Look in the listing below for the line that has "times more often than unhealthy ones. I", then return it and each following line up to and including the one with "eployment of genuinely", exactly and without pictures.

Materials provided:

══════════

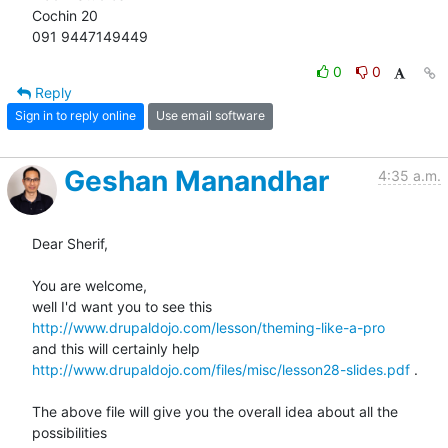
Cochin 20

091 9447149449
0
0
Reply
Sign in to reply online
Use email software
Geshan Manandhar
4:35 a.m.
Dear Sherif,

You are welcome,

http://www.drupaldojo.com/lesson/theming-like-a-pro
http://www.drupaldojo.com/files/misc/lesson28-slides.pdf
 .

The above file will give you the overall idea about all the 
possibilities
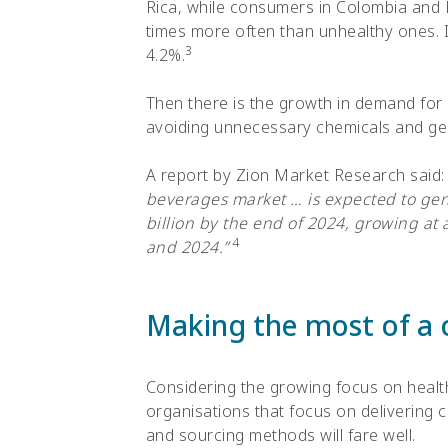
Rica, while consumers in Colombia and 
times more often than unhealthy ones. I
3
4.2%.
Then there is the growth in demand for
avoiding unnecessary chemicals and gen
A report by Zion Market Research said
beverages market … is expected to ge
billion by the end of 2024, growing a
4
and 2024.”
Making the most of a 
Considering the growing focus on healt
organisations that focus on delivering 
and sourcing methods will fare well.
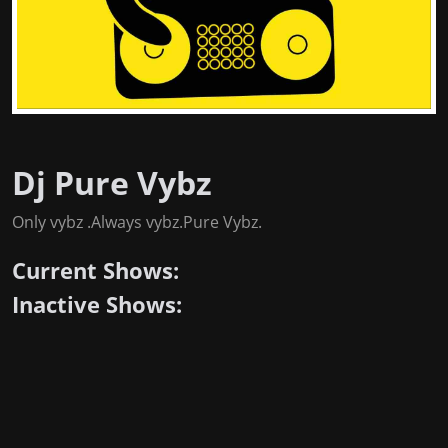
Dj Pure Vybz
Only vybz .Always vybz.Pure Vybz.
Current Shows:
Inactive Shows:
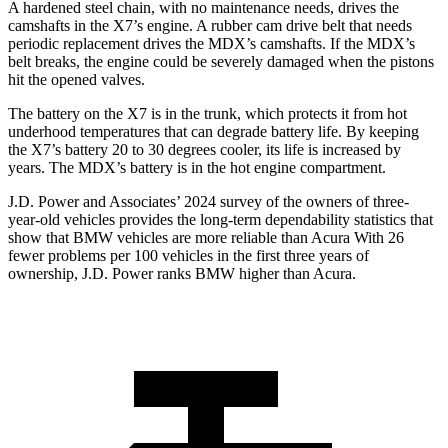
A hardened steel chain, with no maintenance needs, drives the
camshafts in the X7’s engine. A rubber cam drive belt that needs
periodic replacement drives the MDX’s camshafts. If the MDX’s
belt breaks, the engine could be severely damaged when the pistons
hit the opened valves.
The battery on the X7 is in the trunk, which protects it from hot
underhood temperatures that can degrade battery life. By keeping
the X7’s battery 20 to 30 degrees cooler, its life is increased by
years. The MDX’s battery is in the hot engine compartment.
J.D. Power and Associates’ 2024 survey of the owners of three-
year-old vehicles provides the long-term dependability statistics that
show that BMW vehicles are more reliable than Acura With 26
fewer problems per 100 vehicles in the first three years of
ownership, J.D. Power ranks BMW higher than Acura.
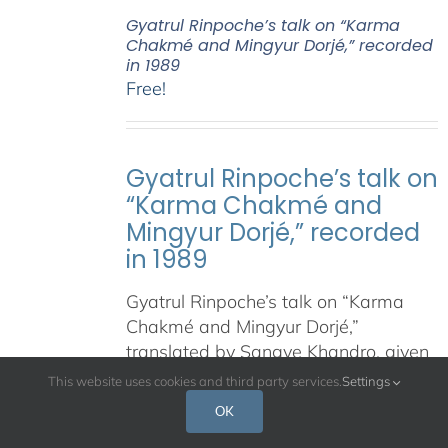
Gyatrul Rinpoche’s talk on “Karma
Chakmé and Mingyur Dorjé,” recorded
in 1989
Free!
Gyatrul Rinpoche’s talk on
“Karma Chakmé and
Mingyur Dorjé,” recorded
in 1989
Gyatrul Rinpoche’s talk on “Karma
Chakmé and Mingyur Dorjé,”
translated by Sangye Khandro, given
at the Shambhala Meditation Center
This website uses cookies and third party services.
Settings
of Los Angeles, January 6, 1989.
OK
Courtesy of Shambhala Meditation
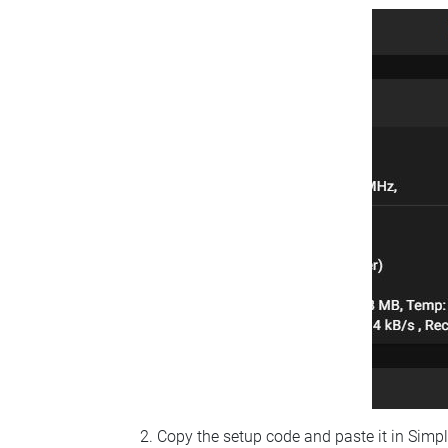
Copy the setup code and paste it in Simp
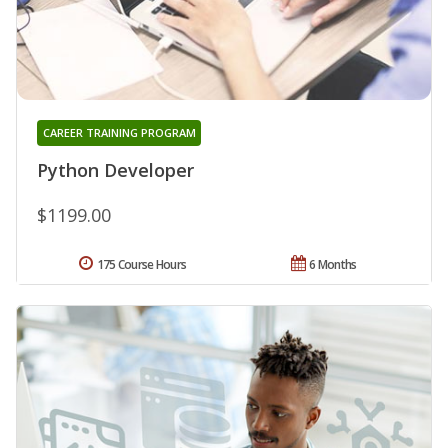
CAREER TRAINING PROGRAM
Python Developer
$1199.00
175 Course Hours
6 Months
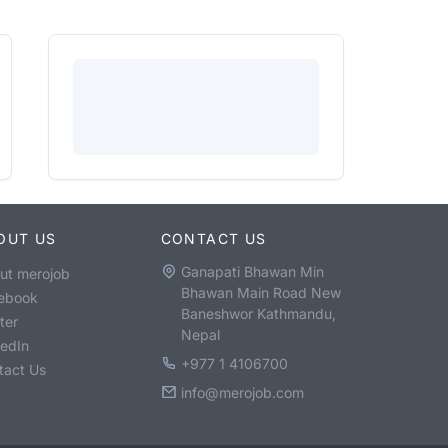
OUT US
CONTACT US
Ganapati Bhawan Min
ut merojob
Bhawan Main Road New
ebook
Baneshwor Kathmandu,
ter
Nepal
kedIn
+977 1 4106700
tact Us
info@merojob.com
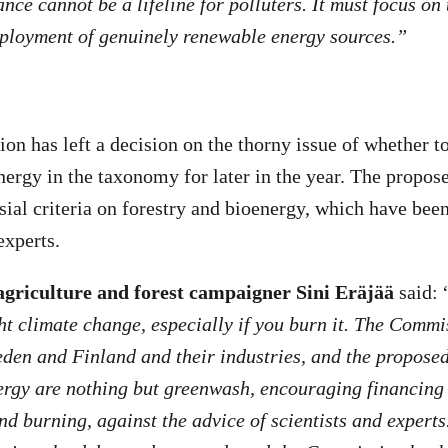
nce cannot be a lifeline for polluters. It must focus on 
eployment of genuinely renewable energy sources.”
 has left a decision on the thorny issue of whether to
ergy in the taxonomy for later in the year. The proposed
sial criteria on forestry and bioenergy, which have been
experts.
griculture and forest campaigner Sini Eräjää
said: 
ght climate change, especially if you burn it. The Commi
den and Finland and their industries, and the proposed 
ergy are nothing but greenwash, encouraging financing 
and burning, against the advice of scientists and expert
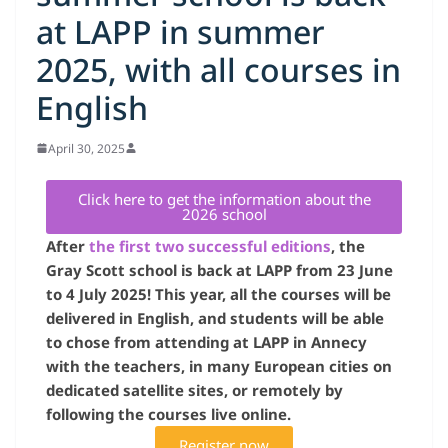
at LAPP in summer
2025, with all courses in
English
April 30, 2025
Click here to get the information about the
2026 school
After
the first two successful editions
, the
Gray Scott school is back at LAPP from 23 June
to 4 July 2025! This year, all the courses will be
delivered in English, and students will be able
to chose from attending at LAPP in Annecy
with the teachers, in many European cities on
dedicated satellite sites, or remotely by
following the courses live online.
Register now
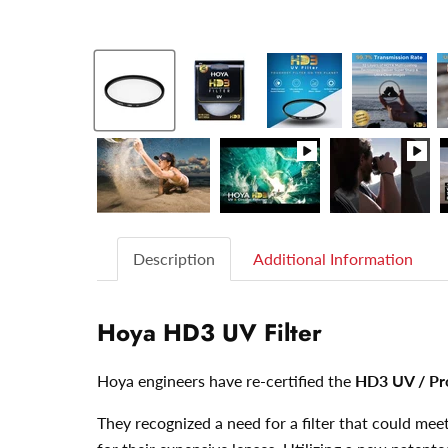
Description
Additional Information
Hoya HD3 UV Filter
Hoya engineers have re-certified the
HD3 UV / Pr
They recognized a need for a filter that could m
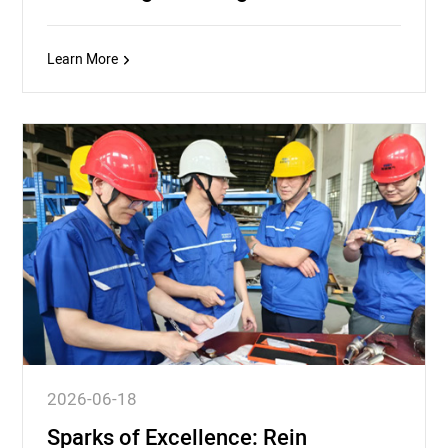
Learn More
2026-06-18
Sparks of Excellence: Rein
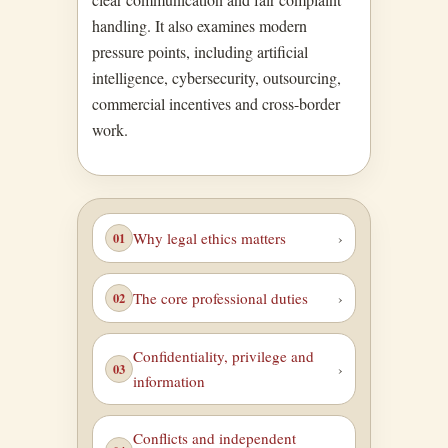
handling. It also examines modern
pressure points, including artificial
intelligence, cybersecurity, outsourcing,
commercial incentives and cross-border
work.
Why legal ethics matters
The core professional duties
Confidentiality, privilege and
information
Conflicts and independent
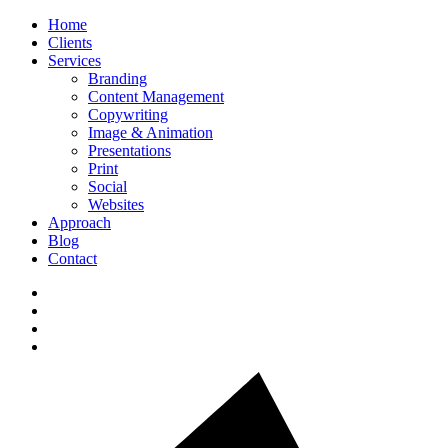
Home
Clients
Services
Branding
Content Management
Copywriting
Image & Animation
Presentations
Print
Social
Websites
Approach
Blog
Contact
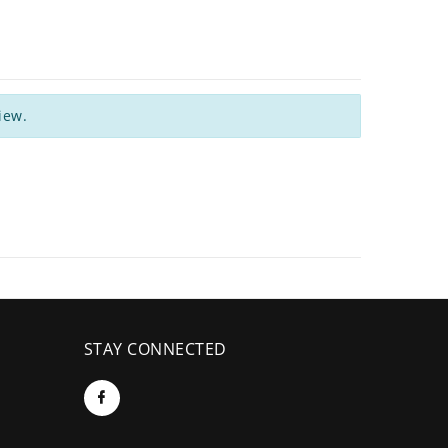
iew.
STAY CONNECTED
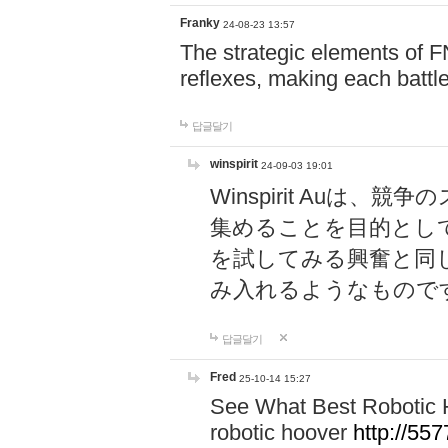
Franky
24-08-23 13:57
The strategic elements of 
reflexes, making each battle
답글달기
winspirit
24-09-03 19:01
Winspirit Au
集めることを目的とし
を試してみる興奮と同
み入れるようなもので
답글달기
Fred
25-10-14 15:27
See What Best Robotic 
robotic hoover
http://5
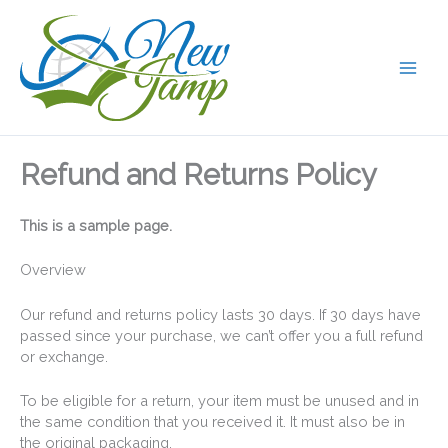
Skip
to
content
Refund and Returns Policy
This is a sample page.
Overview
Our refund and returns policy lasts 30 days. If 30 days have
passed since your purchase, we can’t offer you a full refund
or exchange.
To be eligible for a return, your item must be unused and in
the same condition that you received it. It must also be in
the original packaging.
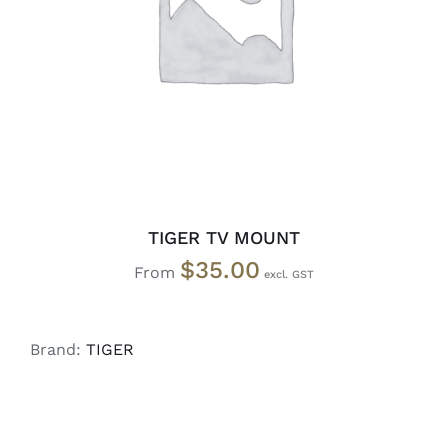
SELECT OPTIONS
/
DETAILS
TIGER TV MOUNT
$
35.00
From
Brand:
TIGER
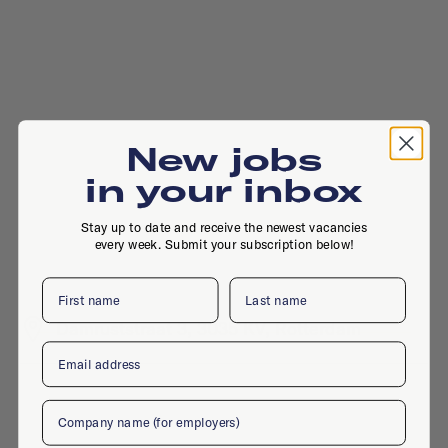
New jobs
in your inbox
Stay up to date and receive the newest vacancies
every week. Submit your subscription below!
First name
Last name
Damruststraat 3, 3035 KV, Rotterdam
Email
Company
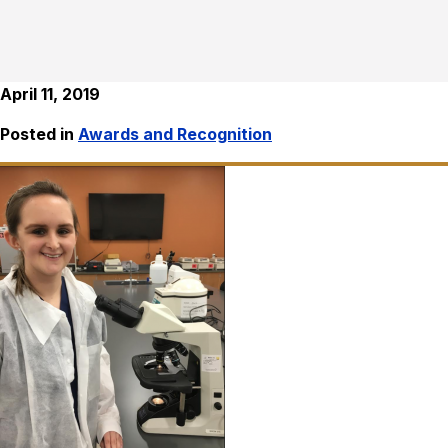
April 11, 2019
Posted in
Awards and Recognition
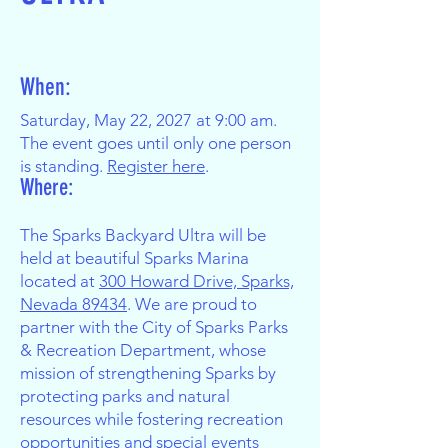
When:
Saturday, May 22, 2027 at 9:00 am.
The event goes until only one person
is standing.
Register here
.
Where:
The Sparks Backyard Ultra will be
held at beautiful Sparks Marina
located at
300 Howard Drive, Sparks,
Nevada 89434
. We are proud to
partner with the City of Sparks Parks
& Recreation Department, whose
mission of strengthening Sparks by
protecting parks and natural
resources while fostering recreation
opportunities and special events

══════════

Worked solution:
times more often than unhealthy ones. I
3
4.2%.
Then there is the growth in demand for
avoiding unnecessary chemicals and gen
A report by Zion Market Research said
beverages market … is expected to ge
billion by the end of 2024, growing a
4
and 2024.”
Making the most of a 
Considering the growing focus on healt
organisations that focus on delivering 
and sourcing methods will fare well.
Dj Pure Vybz
Only vybz .Always vybz.Pure Vybz.
Current Shows:
Inactive Shows:
A hardened steel chain, with no maintenance needs, drives the
camshafts in the X7’s engine. A rubber cam drive belt that needs
periodic replacement drives the MDX’s camshafts. If the MDX’s
belt breaks, the engine could be severely damaged when the pistons
hit the opened valves.
The battery on the X7 is in the trunk, which protects it from hot
underhood temperatures that can degrade battery life. By keeping
the X7’s battery 20 to 30 degrees cooler, its life is increased by
years. The MDX’s battery is in the hot engine compartment.
J.D. Power and Associates’ 2024 survey of the owners of three-
year-old vehicles provides the long-term dependability statistics that
show that BMW vehicles are more reliable than Acura With 26
fewer problems per 100 vehicles in the first three years of
ownership, J.D. Power ranks BMW higher than Acura.
Gyatrul Rinpoche’s talk on “Karma
Chakmé and Mingyur Dorjé,” recorded
in 1989
Free!
Gyatrul Rinpoche’s talk on
“Karma Chakmé and
Mingyur Dorjé,” recorded
in 1989
Gyatrul Rinpoche’s talk on “Karma
Chakmé and Mingyur Dorjé,”
translated by Sangye Khandro, given
at the Shambhala Meditation Center
This website uses cookies and third party services.
Settings
of Los Angeles, January 6, 1989.
OK
Courtesy of Shambhala Meditation
Copy the setup code and paste it in Simp
CAREER TRAINING PROGRAM
Python Developer
$1199.00
175 Course Hours
6 Months
OUT US
CONTACT US
Ganapati Bhawan Min
ut merojob
Bhawan Main Road New
ebook
Baneshwor Kathmandu,
ter
Nepal
kedIn
+977 1 4106700
tact Us
info@merojob.com
nce cannot be a lifeline for polluters. It must focus on 
eployment of genuinely renewable energy sources.”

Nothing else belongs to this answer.